Third, as we mentioned above, the logic analyzer approach allows full-resolution visibility of timing problems. Since most embedded logic analyzers offer state mode only, having the full-speed resolution of a high-end logic analyzer gives a big boost to your bug-seeking goggles. Most embedded solutions use only the JTAG port on the FPGA to move data back and forth. The ability to use normal I/O pins to communicate dramatically increases the speed of the debugging data transfer. Even though most FPGA designers seem to think they should be able to debug their designs with a couple of homemade bailing-wire probes, a roll of duct tape, and some WD-40, it really does save a lot of engineering time when you do your job with the proper equipment. Real logic analyzers may seem expensive, but that price is peanuts compared to the cost of talented engineers and days or weeks of time-to-market advantage.

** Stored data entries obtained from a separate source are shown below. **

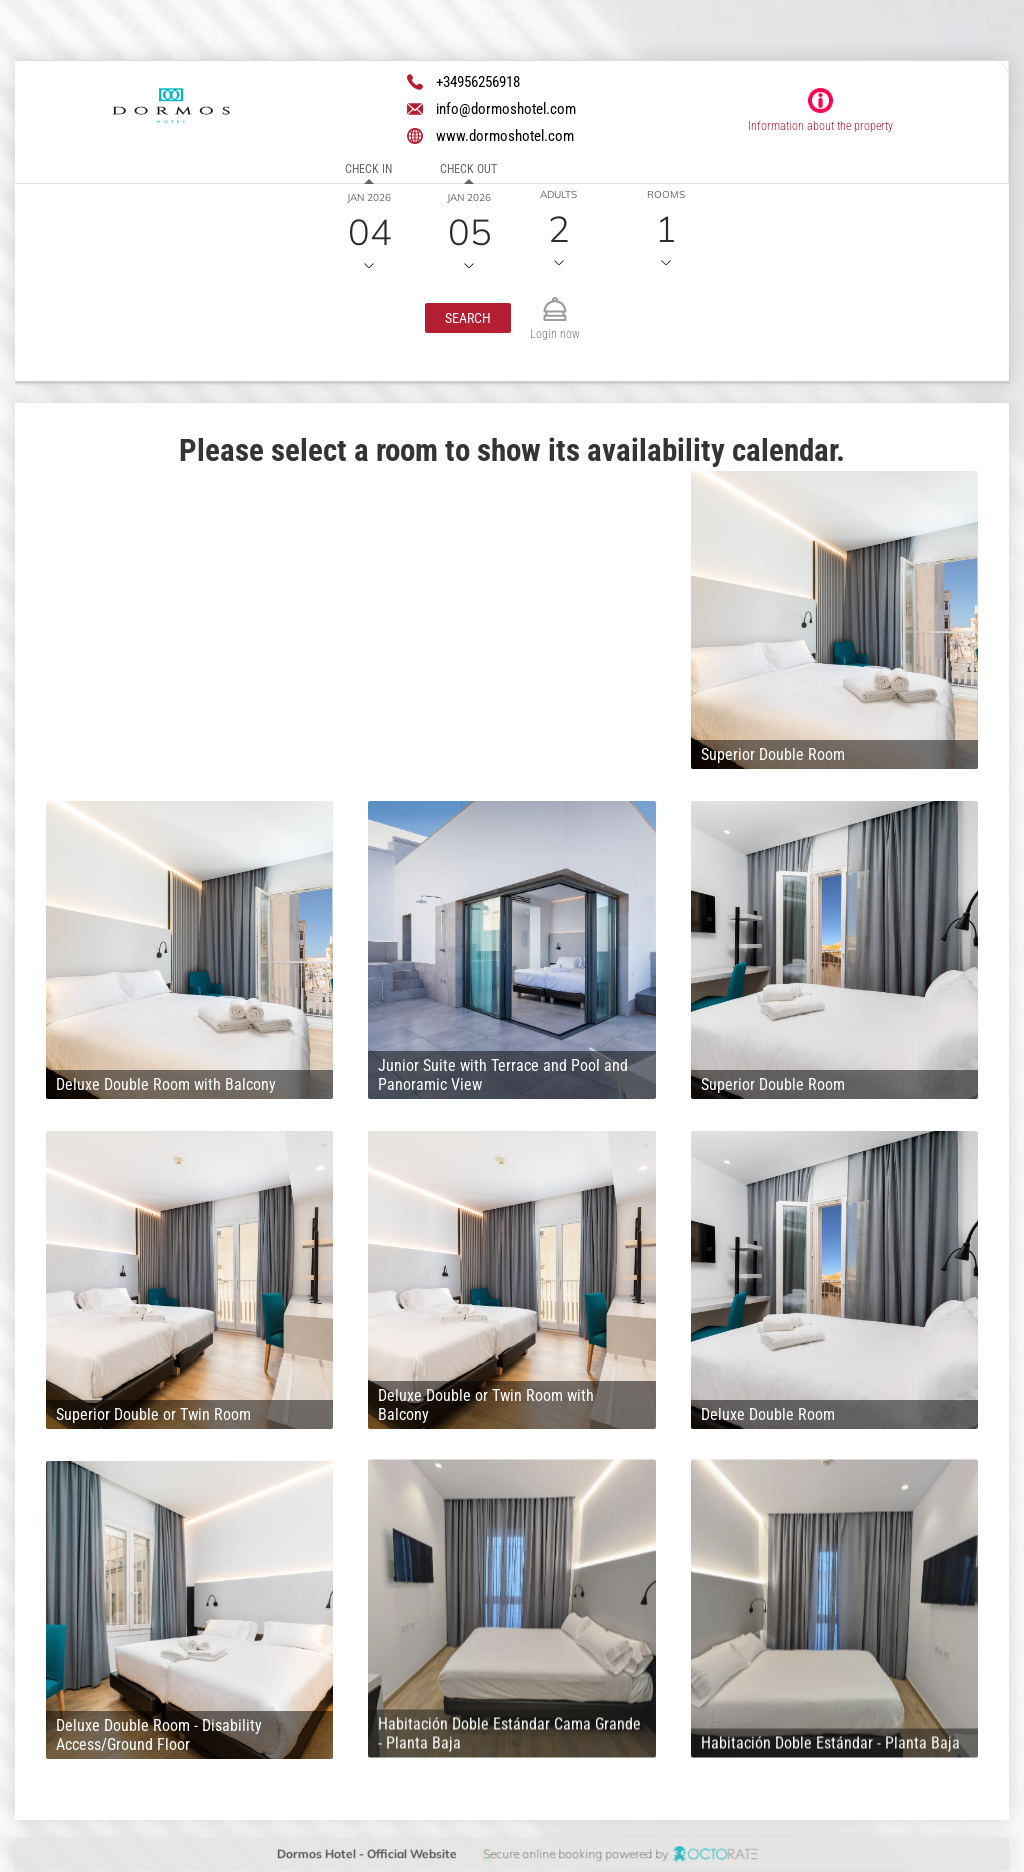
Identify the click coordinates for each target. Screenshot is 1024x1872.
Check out (468, 169)
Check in (368, 169)
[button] (468, 318)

Fourth, most bugs first show themselves somewhere outside your FPGA. Your system will be acting up, and you’ll go in and start debugging with your logic analyzer. If the symptom is complex, you’ll probably also invest some serious time setting up triggering events to help you catch the circuit in the act (like with your dog, it’s the only way you can teach them to behave). Since FPGAView allows you to continue your logic analyzer-based debug right into the FPGA, you can continue to use triggers on external signals and monitor activity inside the FPGA concurrent with the outside world. Otherwise, you’d have to figure out and set up completely new triggering conditions once you switched to your FPGA-based embedded logic analyzer.

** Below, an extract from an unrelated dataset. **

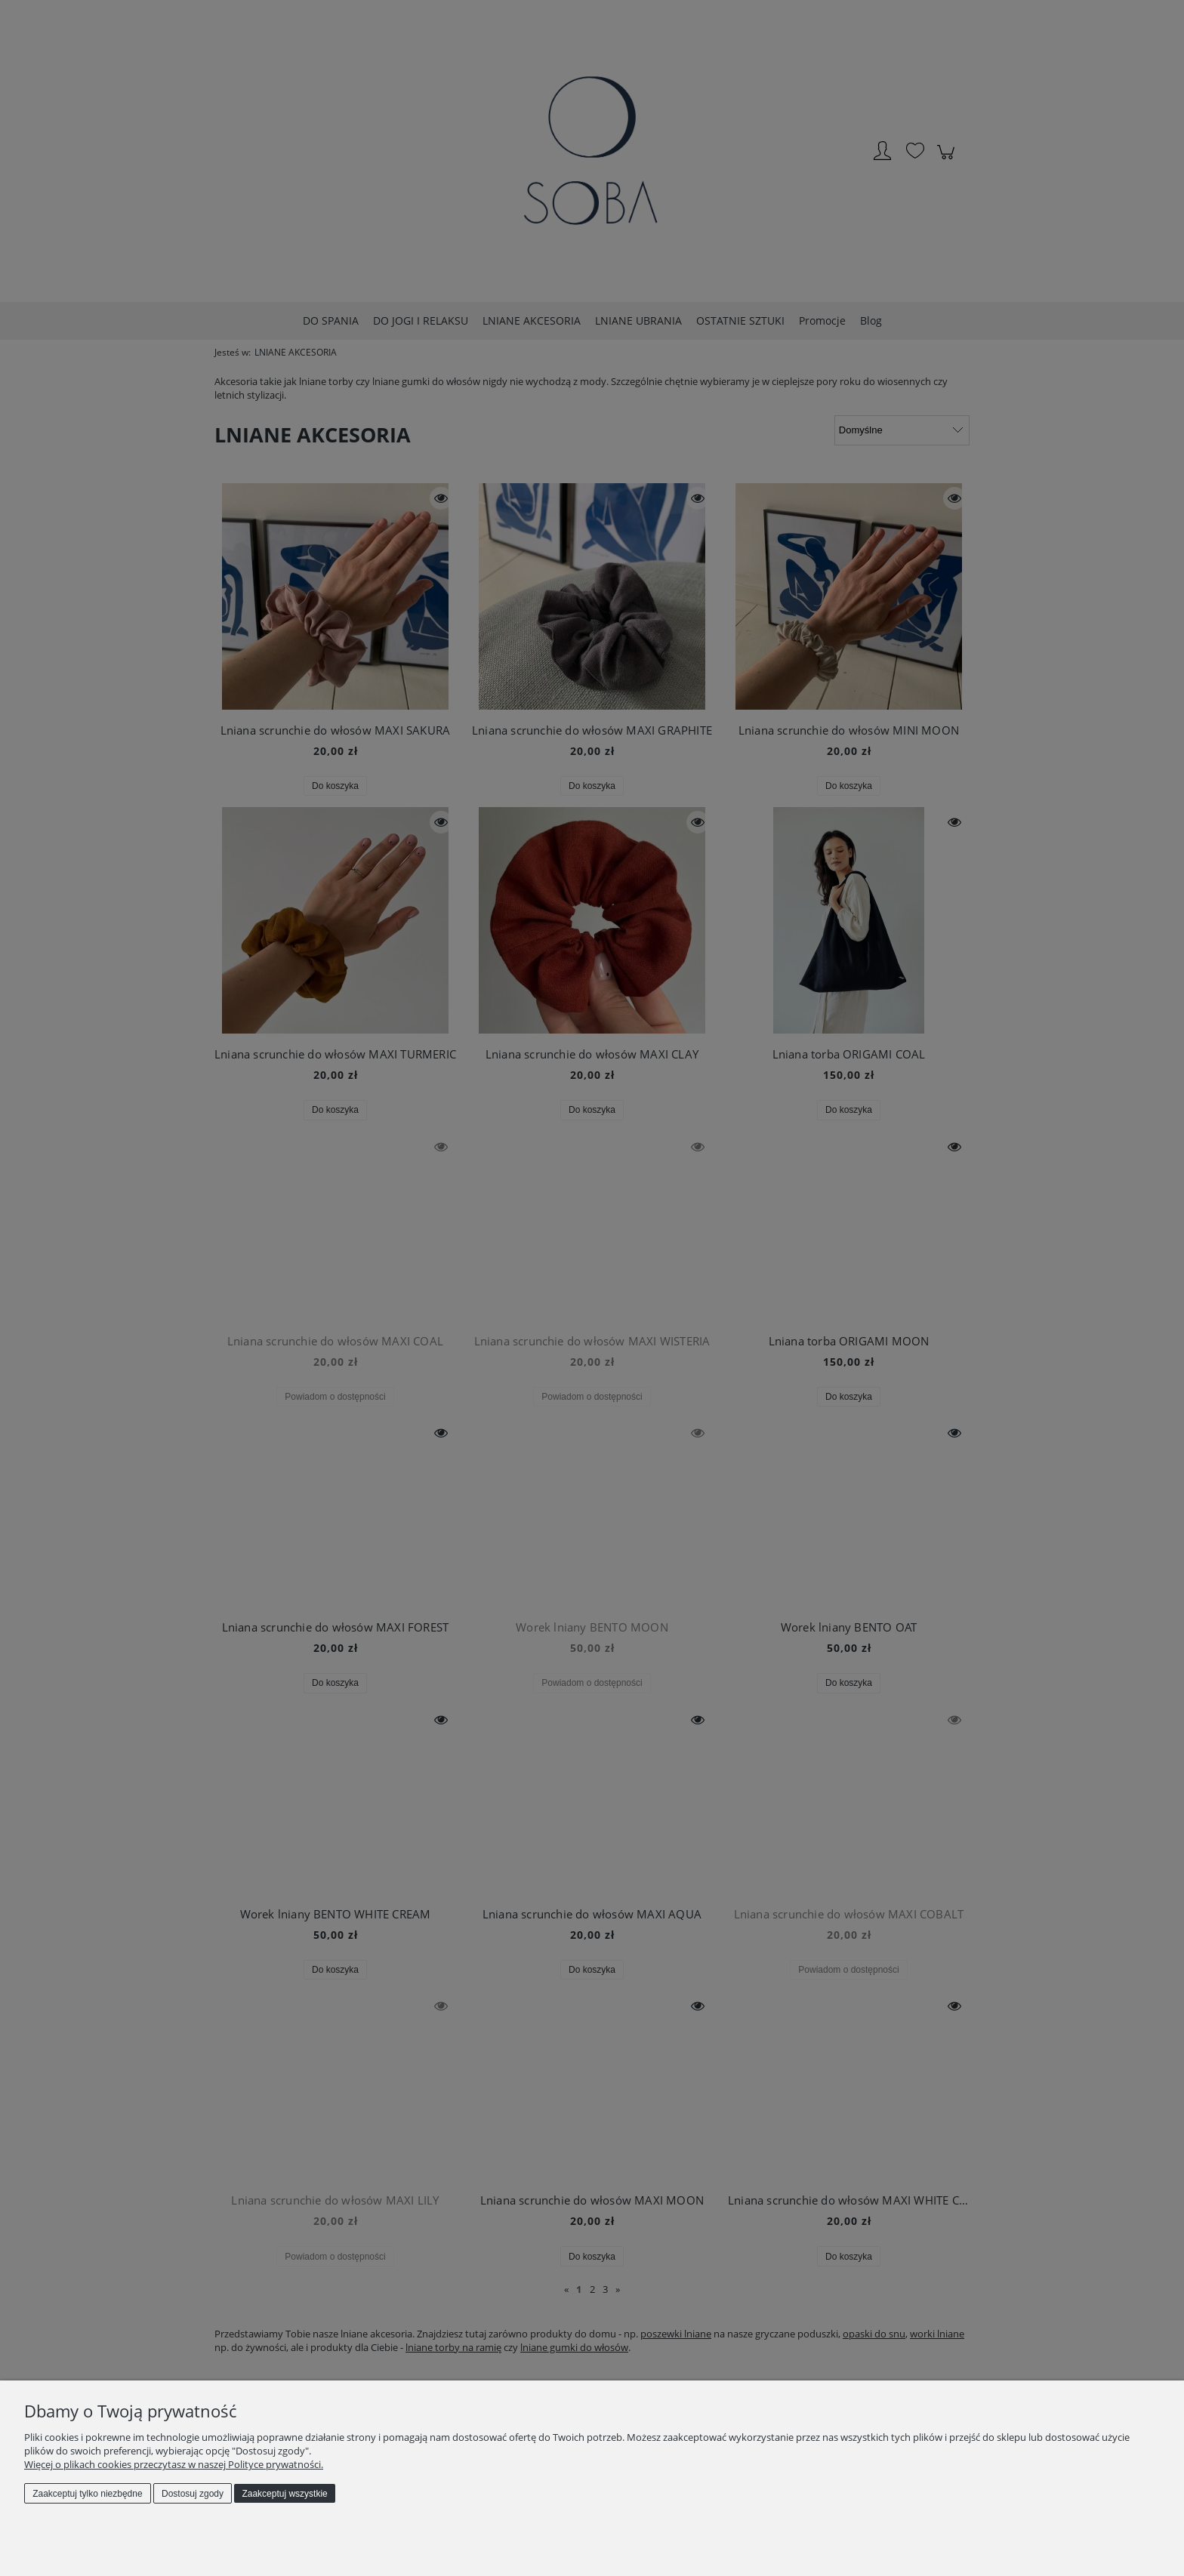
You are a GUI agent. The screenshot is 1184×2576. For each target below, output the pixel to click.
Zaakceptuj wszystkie (284, 2493)
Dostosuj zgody (193, 2493)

Finally, (and it certainly doesn’t sound like rocket science, but it is extremely useful) FPGAView works with both the logic analyzer and the on-chip logic analyzer interface to automatically (and accurately) transfer the signal names from the design into the logic analyzer interface. Of course, you could type 500 or 1000 signal names in by hand (or buy your favorite intern a jelly donut and let them do it), but the process is tedious and error-prone. Besides eliminating a few hours of thankless work, this feature can save significant debug time by eliminating those embarrassing situations where you spend two days trying to find out why a signal isn’t triggering, only to realize that you were monitoring the wrong signal in the first place. (Don’t look so cocky, we know you’ve done it too.)
So far, Tektronix is the only logic analyzer supplier to announce support for Altera’s new interface, and FS2’s FPGAView is the only commercially-available way to hook them up. With the power this combo brings to bear, however, we wouldn’t be surprised to see more equipment vendors follow suit.